Scan the records below. Copy every line in which the word "uprawnienia" appears.

• • •

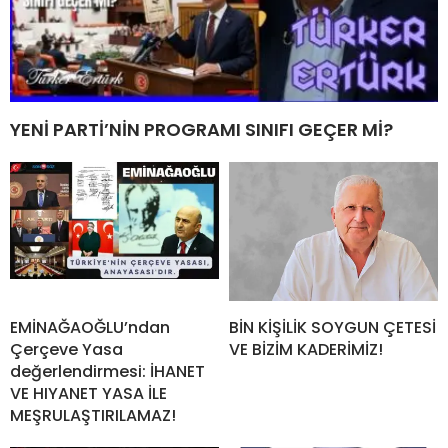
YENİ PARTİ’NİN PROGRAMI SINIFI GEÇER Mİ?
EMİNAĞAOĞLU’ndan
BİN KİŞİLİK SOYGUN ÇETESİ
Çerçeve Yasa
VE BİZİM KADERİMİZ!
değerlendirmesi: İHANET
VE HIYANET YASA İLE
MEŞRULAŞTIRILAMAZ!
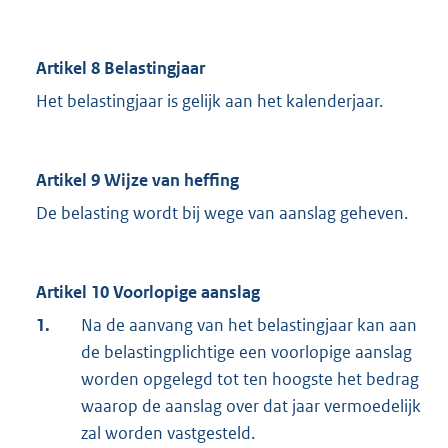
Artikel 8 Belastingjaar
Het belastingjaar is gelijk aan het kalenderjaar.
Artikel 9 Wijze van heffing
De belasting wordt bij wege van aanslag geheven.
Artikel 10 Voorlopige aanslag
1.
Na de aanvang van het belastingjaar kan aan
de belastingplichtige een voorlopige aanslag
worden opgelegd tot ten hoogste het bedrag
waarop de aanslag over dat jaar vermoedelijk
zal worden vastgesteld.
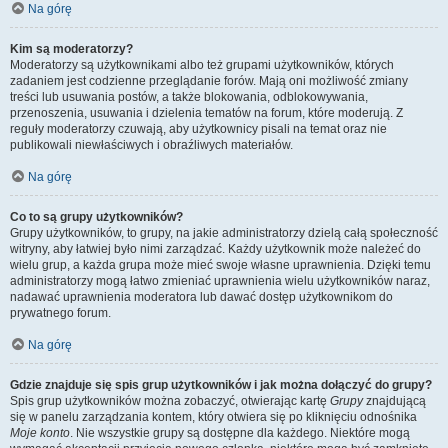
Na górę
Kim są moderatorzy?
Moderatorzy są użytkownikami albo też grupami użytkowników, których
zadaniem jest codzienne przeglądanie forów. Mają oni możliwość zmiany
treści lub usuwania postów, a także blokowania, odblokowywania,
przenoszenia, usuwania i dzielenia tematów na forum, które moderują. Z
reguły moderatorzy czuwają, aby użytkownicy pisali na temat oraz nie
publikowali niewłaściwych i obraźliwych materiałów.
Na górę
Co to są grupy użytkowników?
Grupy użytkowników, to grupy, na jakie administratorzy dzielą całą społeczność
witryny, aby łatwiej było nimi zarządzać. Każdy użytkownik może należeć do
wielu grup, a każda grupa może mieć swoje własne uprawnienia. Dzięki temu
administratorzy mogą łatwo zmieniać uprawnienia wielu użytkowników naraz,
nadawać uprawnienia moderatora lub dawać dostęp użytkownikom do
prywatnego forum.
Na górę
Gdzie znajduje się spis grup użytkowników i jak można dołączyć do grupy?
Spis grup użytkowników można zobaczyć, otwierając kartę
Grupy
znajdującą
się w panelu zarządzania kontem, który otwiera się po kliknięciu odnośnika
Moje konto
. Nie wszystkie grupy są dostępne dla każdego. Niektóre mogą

• • •

Reply to the exercise:
wielu grup, a każda grupa może mieć swoje własne uprawnienia. Dzięki temu
administratorzy mogą łatwo zmieniać uprawnienia wielu użytkowników naraz,
nadawać uprawnienia moderatora lub dawać dostęp użytkownikom do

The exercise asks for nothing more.